SMNLK was visualized with the low promoter as successful construction of High+EutSMNLK was not possible before we ran out of time. Fluorescence from Low+EutSMNLK showed quite well-defined localization with a number of cells showing relatively round accumulations of fluorescent tag, suggesting proper BMC formation.

It is important to note that the majority of the accumulations seen occur at or near the end of the cells. This could be indicative of protein aggregates and not proper BMC formation.


After successful expression of Low+EutSMNLK we decided to transform EutLK-Low-PduD-mCherry-PPK and EutSMN together. We reasoned that this SMNLK+PPK construct would allow us to determine whether it actually worked via DAPI staining. The polyphosphate chains produced by PPK can be stained using DAPI and as such both mCherry and DAPI could be visualised in the same cells. This would allow us to see any co-localisation of the two signals, demonstrating successful Eut subunit expression, successful tag localisation and successful PPK activity.

A control DAPI stain was performed along side Medium promoter tag expression to inspect the DAPI distribution in the absence of polyphosphate and whether the staining procedure interfered with mCherry distribution.


As shown, the distribution of both mCherry and DAPI were homogeneous with no obvious clumping or accumulation. This suggested that if our construct was working properly, we would see an accumulation of fluorescent signal for both mCherry and DAPI in the same place within the cell.
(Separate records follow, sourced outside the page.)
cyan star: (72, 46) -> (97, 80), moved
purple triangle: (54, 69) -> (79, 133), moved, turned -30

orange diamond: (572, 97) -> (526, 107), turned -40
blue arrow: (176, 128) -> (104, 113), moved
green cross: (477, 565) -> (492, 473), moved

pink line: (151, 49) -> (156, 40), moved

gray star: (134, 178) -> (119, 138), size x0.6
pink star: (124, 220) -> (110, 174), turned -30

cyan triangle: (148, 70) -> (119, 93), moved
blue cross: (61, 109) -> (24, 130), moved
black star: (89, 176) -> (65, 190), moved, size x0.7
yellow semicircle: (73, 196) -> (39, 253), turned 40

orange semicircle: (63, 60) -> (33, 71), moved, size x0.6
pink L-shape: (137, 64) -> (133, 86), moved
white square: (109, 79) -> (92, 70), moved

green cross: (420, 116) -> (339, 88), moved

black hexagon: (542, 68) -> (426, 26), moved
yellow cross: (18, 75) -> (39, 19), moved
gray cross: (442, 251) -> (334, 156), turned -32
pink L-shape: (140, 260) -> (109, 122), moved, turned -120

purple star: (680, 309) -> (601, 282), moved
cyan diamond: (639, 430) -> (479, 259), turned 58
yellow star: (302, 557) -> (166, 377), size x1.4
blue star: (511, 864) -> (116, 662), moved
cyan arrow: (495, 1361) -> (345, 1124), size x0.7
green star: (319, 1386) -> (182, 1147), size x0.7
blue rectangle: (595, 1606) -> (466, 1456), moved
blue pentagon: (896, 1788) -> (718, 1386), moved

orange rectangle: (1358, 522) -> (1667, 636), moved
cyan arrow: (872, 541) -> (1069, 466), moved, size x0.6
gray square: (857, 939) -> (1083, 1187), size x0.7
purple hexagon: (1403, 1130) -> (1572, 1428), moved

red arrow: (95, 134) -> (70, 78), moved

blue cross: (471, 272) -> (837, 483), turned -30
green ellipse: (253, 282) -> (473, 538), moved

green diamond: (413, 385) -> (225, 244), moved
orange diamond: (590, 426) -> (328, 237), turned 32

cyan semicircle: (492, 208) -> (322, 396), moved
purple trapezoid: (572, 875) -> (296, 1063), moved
So in line with this, we DAPI stained a 24h induction of Low+EutSMNLK+PPK:


As shown, there is a heterogeneous distribution of fluorescence within the cells for both signals and they are approximately in the same areas. This heterogeneous distribution of DAPI indicates the presence of polyphosphate and proves the activity of our PPK along with its successful localization into our BMC. The localisation can be determined using the physical location of both fluorescence signals within the cell.